For the listed companies in Australia and the United States, a distinct relationship exists between the audit committee effectiveness and the choice of high quality auditor. Through use of their local guidelines, there is enhancement of the ACE. The association of ACE and non-audit services (NAS) for the listed companies in the two countries further reveals the effectiveness of the audit committee requirements. The six audit committee characteristics are deemed essential for ACE to be maintained (Braiotta, 2003). The characteristics of the audit committee requirements that result to effectiveness are namely independence, size, activity, charter, literacy and expertise as well as the selection of high quality auditors for the listed companies. In both Australia and USA, there is a positive relationship between ACE and the selection of the specialist auditor. Thus Australia and the USA considered the magnitude of NAS purchases for Australian Stock Exchange (ASX) and the New York Stock Exchange (Wallstreet) respectively. Australia and the USA have similar recommendations for the enhancing audit committee effectiveness. Thus other factors such as varied audit committee framework, diverse market development as well as the cultural factors have impacts on ACE. Above other factors, audit committee independence is regarded the most important factor leading to ACE. It is relatively costly complying to the audit committee recommendations especially for small companies with limited resources. Therefore, independence of the audit committee aids in the location of the limited resources (KPMG, 2008).

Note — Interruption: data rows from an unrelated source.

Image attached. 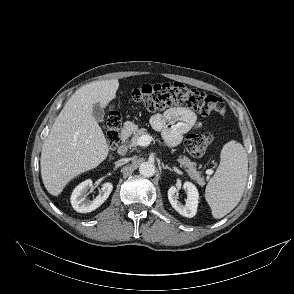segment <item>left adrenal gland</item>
<instances>
[{
  "label": "left adrenal gland",
  "instance_id": "left-adrenal-gland-1",
  "mask_svg": "<svg viewBox=\"0 0 294 294\" xmlns=\"http://www.w3.org/2000/svg\"><path fill=\"white\" fill-rule=\"evenodd\" d=\"M162 168H163V169H168V170H170V171H173L172 168H170L168 165H164L163 163H162Z\"/></svg>",
  "mask_w": 294,
  "mask_h": 294
}]
</instances>
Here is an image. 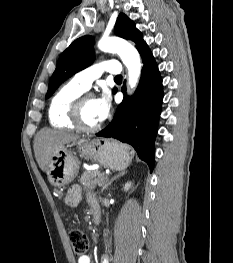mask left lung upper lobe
Wrapping results in <instances>:
<instances>
[{"mask_svg":"<svg viewBox=\"0 0 233 263\" xmlns=\"http://www.w3.org/2000/svg\"><path fill=\"white\" fill-rule=\"evenodd\" d=\"M114 31L117 36L135 42L138 51H141L146 44L134 22L123 13L119 14ZM93 44L92 36H83L73 41L61 54L56 70L50 79L46 98H49L66 79L92 64Z\"/></svg>","mask_w":233,"mask_h":263,"instance_id":"1","label":"left lung upper lobe"}]
</instances>
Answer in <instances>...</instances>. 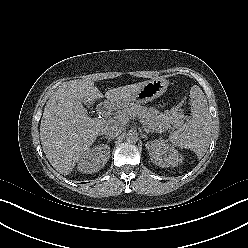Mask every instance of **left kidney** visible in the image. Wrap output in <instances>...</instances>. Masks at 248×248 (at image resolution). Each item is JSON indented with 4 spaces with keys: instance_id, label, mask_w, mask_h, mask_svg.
<instances>
[{
    "instance_id": "left-kidney-1",
    "label": "left kidney",
    "mask_w": 248,
    "mask_h": 248,
    "mask_svg": "<svg viewBox=\"0 0 248 248\" xmlns=\"http://www.w3.org/2000/svg\"><path fill=\"white\" fill-rule=\"evenodd\" d=\"M151 161L162 168L175 167L183 160L182 155L163 140H153L146 144Z\"/></svg>"
}]
</instances>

An example of a listed company in Australia and analysis of its audit committee

Caltex Australia Limited (CAL) has an established audit committee as set out in the committee charter (CAL, 2009). It is also in regard to the CAL's Constitution. In relation to all the requirements of the audit committee, compliance to the recommendations is of paramount importance. To start with, the role of the audit committee in CAL is clearly outlined. This includes assisting the Board in fulfilling integrity to shareholders, approval of the extent of duty for external audit plan and conditions and addressing the appropriateness of the CAL's accounting policies, risk practices on financial risks and integrity of the financial reports. In terms of the responsibilities of the committee, advisory role is major. However, the role includes various functions. They include: integrity in reporting, financial risk management and appropriate compliance to corporations Act, external and internal auditors monitoring.

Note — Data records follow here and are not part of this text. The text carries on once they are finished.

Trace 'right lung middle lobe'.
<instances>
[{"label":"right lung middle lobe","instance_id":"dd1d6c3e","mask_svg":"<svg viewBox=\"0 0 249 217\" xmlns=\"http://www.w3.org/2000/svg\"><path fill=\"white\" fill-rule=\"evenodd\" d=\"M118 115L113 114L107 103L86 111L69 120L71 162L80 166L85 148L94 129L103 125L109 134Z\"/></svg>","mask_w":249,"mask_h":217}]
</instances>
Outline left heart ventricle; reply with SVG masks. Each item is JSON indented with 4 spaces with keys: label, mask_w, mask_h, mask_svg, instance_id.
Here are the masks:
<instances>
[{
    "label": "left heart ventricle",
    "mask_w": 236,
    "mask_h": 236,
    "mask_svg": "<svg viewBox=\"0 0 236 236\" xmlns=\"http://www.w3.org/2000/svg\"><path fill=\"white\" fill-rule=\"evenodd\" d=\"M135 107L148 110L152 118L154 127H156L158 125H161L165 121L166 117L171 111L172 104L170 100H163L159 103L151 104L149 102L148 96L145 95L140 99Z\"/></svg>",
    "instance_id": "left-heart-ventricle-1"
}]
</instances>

Most importantly, CAL's audit committee has a clearly spelt membership and attendance. The committee is supposed to comprise of 3 non-executive directors, besides the Board Chairman, appointed by the Board. The members of the committee are independent directors. Similarly, the chairman is an independent director appointed by the Board. As requested by the chairman, members of the senior management should attend all or part of the committee meetings. Skills and competences of the committee members are essential. CAL's audit committee has to possess diverse perspectives and skills on different matters such as understanding of financial statements, financial management qualifications and competences by at least one member and in-depth understanding of the industry operated by CAL by any of the member. Meetings with external and internal auditors are as approved by the committee chairman in absence of the management. At least 2 members can hold a meeting which should not be less than four times in a year.

Conclusion

The accountability of corporate financial reporting highly depends on the role played by the audit committee. The structure, composition and operation of the audit committee are essential towards the maintenance of effective performance. An independent audit committee can yield very positive results to an organization. Conversely, absence of independence by the committee puts the process of financial reporting in jeopardy. ACE is thus as a result of adequate provision of critical freedom and enhancement.